La femme du mort, Tome I (1897)

Chapter 14

Chapter 143,905 wordsPublic domain

--Tu arrives là-bas et tu dis que c'est à dix heures... qu'on est venu... On t'a réveillé, c'est pour ça que tu es tout chose... Ça t'a mis sans dessus dessous.

--Oui, oui, c'est ça... Mais tu viens avec moi?

--Naturellement... Enlevez alors... Partons!...

Sper prit le bras de Martin, et ils sortirent. Ils hélèrent une voiture et montèrent dedans. Sper dit au cocher d'aller doucement. Le grand air remit un peu le garçon de magasin, et, la raison lui revenant, il se trouva quelque peu embarrassé pour justifier sa négligence lorsqu'il allait voir son patron; mais Sper le conseilla.

--Voilà ce que tu vas dire: tu te couchais lorsqu'on est venu; il était dix heures; tu n'as pris que le temps de t'habiller; tu es monté en voiture et tu t'es fait conduire bon train. La personne a dit que, mal avisée par celui qui lui avait remis les valeurs à toucher, elle était venue trop tard; mais qu'au reste, puisque les valeurs étaient également touchables à Londres, où justement elle se rendait, elle les toucherait là-bas... qu'on n'avait qu'à aviser télégraphiquement la maison Wilson... mais qu'en cas où on voudrait passer jusqu'à onze heures et demie, elle serait à cette adresse, devant prendre le train de minuit quinze et le bateau de demain matin.

--Oui, j'ai compris... Mais répète-moi bien tout ça. Sper ne se fit pas prier et recommença.

--Oui, j'ai compris, mais il va me dire que j'aurais mieux fait d'attendre la rentrée du père Picard, puisqu'il est près de onze heures.

--Tu ne comprends rien; si nous avions été voir le père Picard, il aurait eu le droit de te faire des reproches, puisque c'est à six heures qu'on est venu et que tu aurais dû y aller immédiatement; si tu dis qu'on n'est venu qu'à dix heures, le père Picard te dira que tu aurais dû monter chez lui...

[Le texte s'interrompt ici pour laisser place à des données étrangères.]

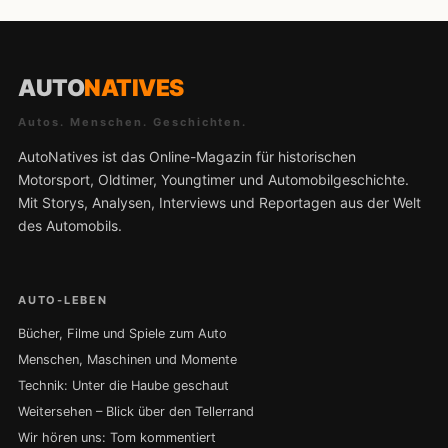
AUTO
NATIVES
Autos. Menschen. Geschichten.
AutoNatives ist das Online-Magazin für historischen
Motorsport, Oldtimer, Youngtimer und Automobilgeschichte.
Mit Storys, Analysen, Interviews und Reportagen aus der Welt
des Automobils.
AUTO-LEBEN
Bücher, Filme und Spiele zum Auto
Menschen, Maschinen und Momente
Technik: Unter die Haube geschaut
Weitersehen – Blick über den Tellerrand
Wir hören uns: Tom kommentiert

--Il peut toujours le dire...

--Oui, et pour éviter ça tu diras au patron que tu es monté chez Picard, il n'y avait personne... Tu conçois que, pour revenir d'Auteuil, il peut s'être arrêté en route...

Pardi! à preuve, c'est ce que nous allons faire en y allant... Ça me gratte là, fit Martin en montrant sa gorge; j'ai une soif!...

Sper dit au cocher d'arrêter à la première brasserie, et il continua à conseiller l'employé.

--Tu comprends bien, le père Picard n'est pas rentré... Pour te mettre à l'abri, tu dis même qu'il pourrait ne pas rentrer de la nuit.

--Oui, oui, je comprends... et puis, s'il n'est pas content, voilà tout.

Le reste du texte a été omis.